Chapter 18: Geodjango model

Model outline

Let's assume we are researchers who are going to collect responses on the age, crops grown and the county at which the farmer is cultivating their produce.

We want to design a form that will collect responses to the following fields:

  1. Researchers - a multi-select question that inserts the names of all researchers involved in the project.

  2. Recorder - the person conducting the survey.

  3. Responder name - the person responding to the survey (optional)

  4. Location - the geographic coordinates of where the survey is being carried out. This field will collect the coordinates as a point layer.

  5. Age - this is the age of the respondent

  6. Crops - a multi-select dropdown question that allows the recorder to select the crops grown

  7. Image - an image of the respondent's farm (optional).

  8. Comments - a textfield that allows the recorder to add any additional textual information.

Designing the model

Let's create our first model that will capture the name of the researcher.

At the very beginning of our models.py import the necessary models.

from django.db import models
from django.contrib.gis.db import models

Now here is the class to capture our researchers' names.

class Researcher(models.Model):

    full_name = models.CharField(max_length=50)

    def __str__(self):
        return self.full_name

Now add the following class that will capture the rest of the fields of: recorder, responder name, location, age, crops, image and comments fields. Notice that the Recorder field is related to the Researchers field via a many-to-one relationship as exemplified by the ForeignKey field.

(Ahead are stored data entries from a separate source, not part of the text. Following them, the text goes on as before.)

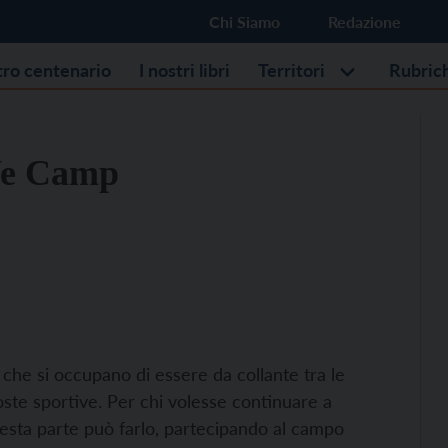
Chi Siamo
Redazione
stro centenario
I nostri libri
Territori
Rubric
 We Camp
 che si occupano di essere da collante tra le
poste sportive. Per chi volesse continuare a
questa parte può farlo, partecipando al campo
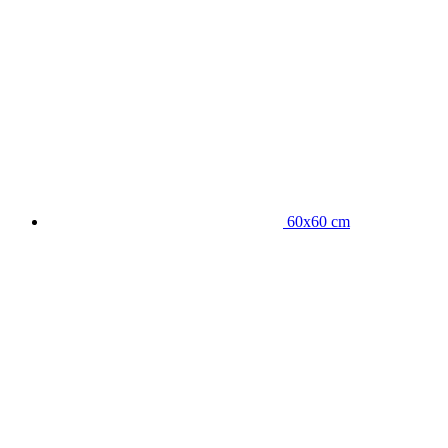
60x60 cm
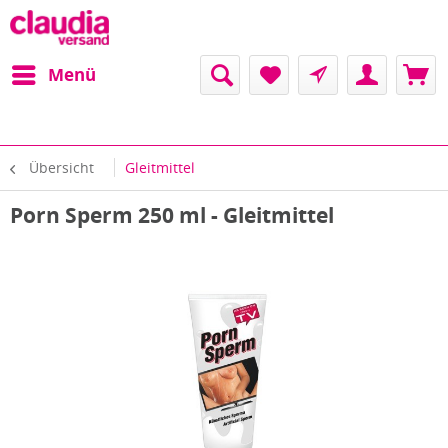
Menü
Übersicht
Gleitmittel
Porn Sperm 250 ml - Gleitmittel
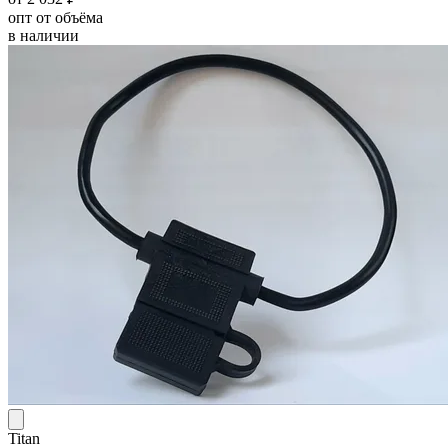
опт от объёма
в наличии
Titan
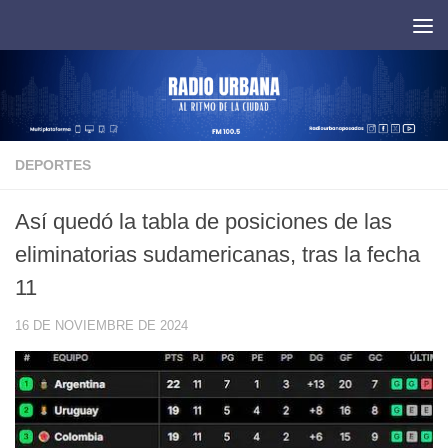
Saltar al contenido
DEPORTES
Así quedó la tabla de posiciones de las
eliminatorias sudamericanas, tras la fecha
11
16 DE NOVIEMBRE DE 2024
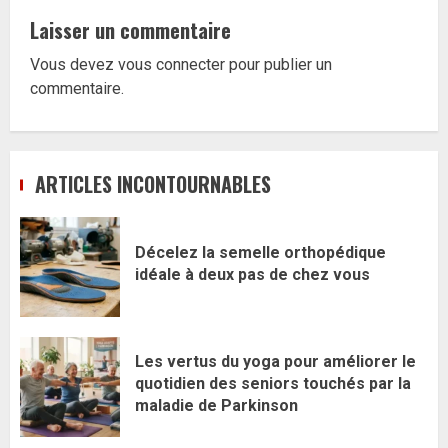
Laisser un commentaire
Vous devez
vous connecter
pour publier un
commentaire.
ARTICLES INCONTOURNABLES
Décelez la semelle orthopédique
idéale à deux pas de chez vous
Les vertus du yoga pour améliorer le
quotidien des seniors touchés par la
maladie de Parkinson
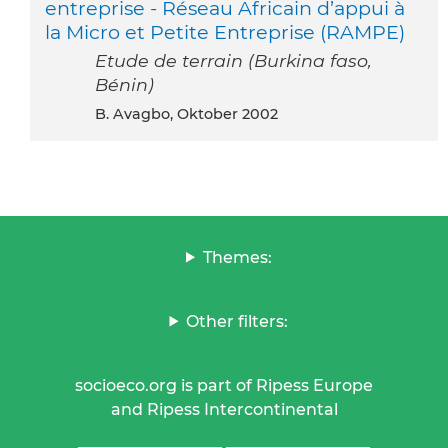
entreprise - Réseau Africain d’appui à
la Micro et Petite Entreprise (RAMPE)
Etude de terrain (Burkina faso,
Bénin)
B. Avagbo, Oktober 2002
Themes:
Other filters:
socioeco.org is part of Ripess Europe
and Ripess Intercontinental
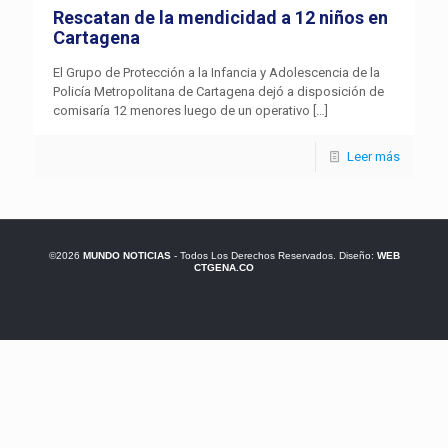
Rescatan de la mendicidad a 12 niños en
Cartagena
El Grupo de Protección a la Infancia y Adolescencia de la
Policía Metropolitana de Cartagena dejó a disposición de
comisaría 12 menores luego de un operativo
[…]
Leer más
©2026
MUNDO NOTICIAS
- Todos Los Derechos Reservados. Diseño:
WEB
CTGENA.CO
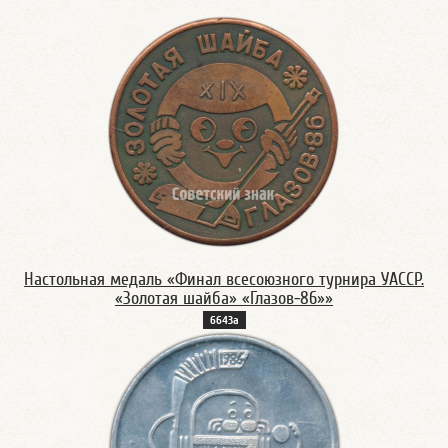
Настольная медаль «Финал всесоюзного турнира УАССР.
«Золотая шайба» «Глазов-86»»
6643а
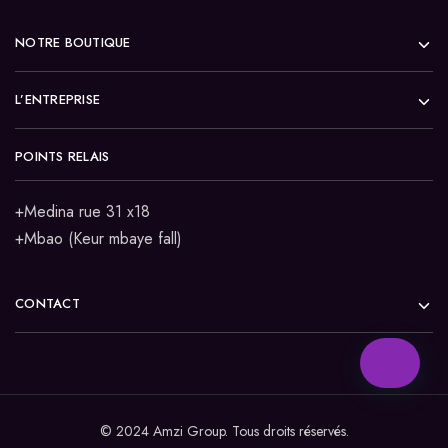
NOTRE BOUTIQUE
L’ENTREPRISE
POINTS RELAIS
+Medina rue 31 x18
+Mbao (Keur mbaye fall)
CONTACT
© 2024 Amzi Group. Tous droits réservés.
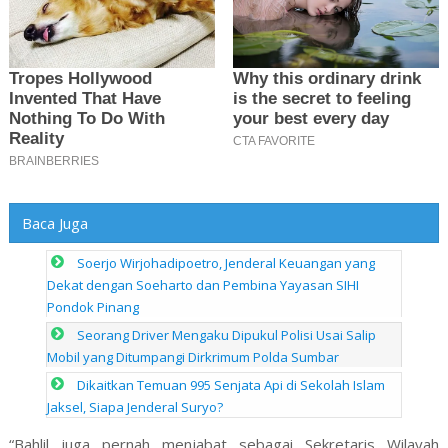
Baca Juga
Soerjo Wirjohadipoetro, Jenderal Keuangan yang
Dekat dengan Soeharto dan Pembina Yayasan SIHI
Pondok Pinang
Seorang Driver Mengaku Dipukul Polisi Usai Salip
Mobil yang Ditumpangi Dirkrimum Polda Sumbar
Dikaitkan Temuan 995 Senjata Api di Sekolah Islam
Jaksel, Siapa Jenderal Suryo?
“Bahlil juga pernah menjabat sebagai Sekretaris Wilayah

class Question(models.Model):

    CROPS = {
        "maize": "Maize",
        "wheat": "Wheat",
        "rice": "Rice",
        "potatoes": "Potatoes",
        "green_grams": "Green grams",
        "beans": "Beans",
        "sugarcane": "Sugarcane",
        "arrowroots": "Arrow roots"
    }

    recorder = models.ForeignKey(Researcher, on_delete=models.CASCADE)
    names = models.CharField(max_length=100)
    location = models.PointField()
    age = models.IntegerField()
    crops = models.CharField(
        choices=CROPS,
        default="potatoes"
    )

    image = models.ImageField(upload_to='images/')

    comments = models.TextField()

    def __str__(self):
        return f"{self.recorder} {self.names} {self.location} {self.age} {self.crops}"

Create a media folder

Because we will be uploading images, we have to create a media/ folder which shall store the images that shall be uploaded locally.

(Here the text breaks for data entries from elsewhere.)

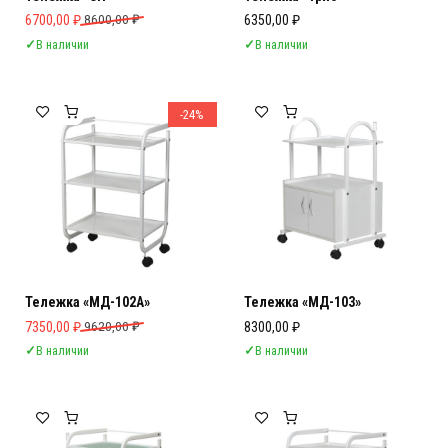
Первоначальная цена составляла 8600,00 ₽.
Текущая цена: 6700,00 ₽.
6700,00
₽
8600,00
₽
6350,00
₽
✓
В наличии
✓
В наличии
-24%
Тележка «МД-102А»
Тележка «МД-103»
Первоначальная цена составляла 9620,00 ₽.
Текущая цена: 7350,00 ₽.
7350,00
₽
9620,00
₽
8300,00
₽
✓
В наличии
✓
В наличии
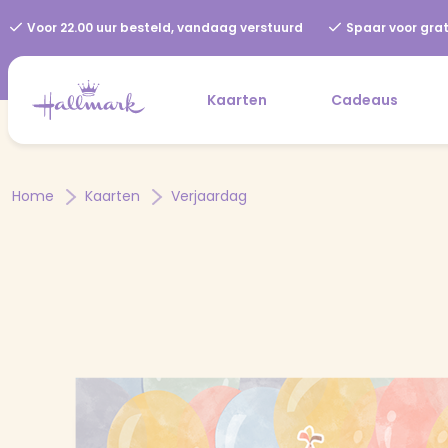
Voor 22.00 uur besteld, vandaag verstuurd
Spaar voor grat
Kaarten
Cadeaus
Home
Kaarten
Verjaardag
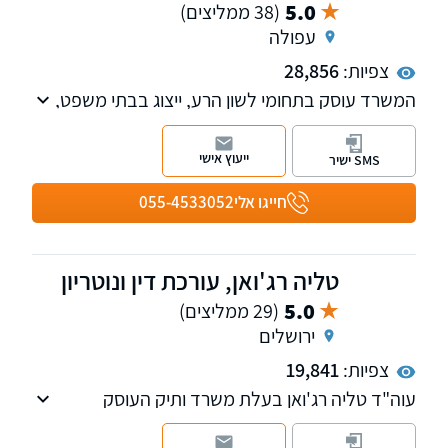
5.0
(38 ממליצים)
עפולה
צפיות:
28,856
המשרד עוסק בתחומי לשון הרע, ייצוג בבתי משפט,
שירותי נוטריון ואזרחות זרה.
ייעוץ אישי
SMS ישיר
חייגו אלי
055-4533052
טליה רג'ואן, עורכת דין ונוטריון
5.0
(29 ממליצים)
ירושלים
צפיות:
19,841
עוה"ד טליה רג'ואן בעלת משרד ותיק העוסק
בתחום דיני העבודה, ביטוח לאומי וקרנות פנסיה
וייעוץ לגיל השלישי. למשרדנו סניפים בירושלים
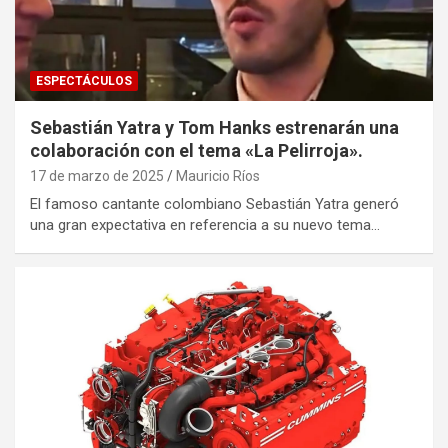
ESPECTÁCULOS
Sebastián Yatra y Tom Hanks estrenarán una
colaboración con el tema «La Pelirroja».
17 de marzo de 2025
Mauricio Ríos
El famoso cantante colombiano Sebastián Yatra generó
una gran expectativa en referencia a su nuevo tema…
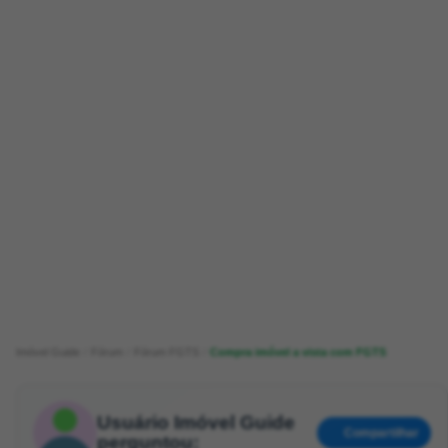
Imóvel Guide
Fórum
Fórum FGTS
Compra imóvel a vista com FGTS
Usuário Imóvel Guide
Compartilhar
perguntou:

Within your my_geodjango directory, create a media/ folder and within it create an images folder.

media
└── images

Image configurations in the settings.py file

Since we also want to capture images, we shall add two new variables in the settings.py file.

MEDIA_URL = "/media/"
MEDIA_ROOT = BASE_DIR / "media"

Urls and views

Also, we shall add a new addition to the agriculture/urls.py file. At the very top, import the include, settings, and static packages.

from django.contrib import admin
from django.urls import path, include 
from django.conf import settings
from django.conf.urls.static import static

Then add the static images to the urlpatterns variable.

urlpatterns = [
    path('admin/', admin.site.urls),
    path("", include("geolocations.urls")),
] + static(settings.MEDIA_URL, document_root=settings.MEDIA_ROOT)

Let's go to the geolocations/views.py file.

Let's create a simple home page.

from django.shortcuts import render
from django.http import HttpResponse
# Create your views here.
def home(request):
    return HttpResponse("Welcome to the Geolocation App!")

Create a geolocations/urls.py file and create the urlpatterns for the homepage view of our geolocations app.

from django.urls import path
from . import views

urlpatterns = [
    path("", views.home, name="home"), 
]

Configurations in the admin.py file

In the geolocations/admin.py file, we shall import some new tools.

Here we go.

from django.contrib import admin
from .models import Researcher, Question
# from django.contrib.gis.admin import OSMGeoAdmin
from django.contrib.gis.admin import GISModelAdmin

Let's also register our models.

@admin.register(Researcher)
class ResearcherAdmin(admin.ModelAdmin):
    list_display = ('full_name',)

@admin.register(Question)
class QuestionAdmin(GISModelAdmin):
    list_display = ('recorder', 'names', 'location', 'age', 'crops',)

Running the server

Now let's fire up our server.

python3 manage.py runserver

When you open your local host http://127.0.0.1:8000/, you will meet an unappealing welcome message.

Geolocation home page

If you proceed to the admin webpage (http://127.0.0.1:8000/admin/) you will see the two models of Researcher and Question that we created.

Geolocation models

Proceed to add some recorders' names under Researchers, and proceed to fill some fields under the Questions model.You will notice that the dropdown in the Recorder field is dependent on the names you inserted in the Researcher class.

The values you defined in the list_display variable are what will be shown in the Questions interface of our admin webpage.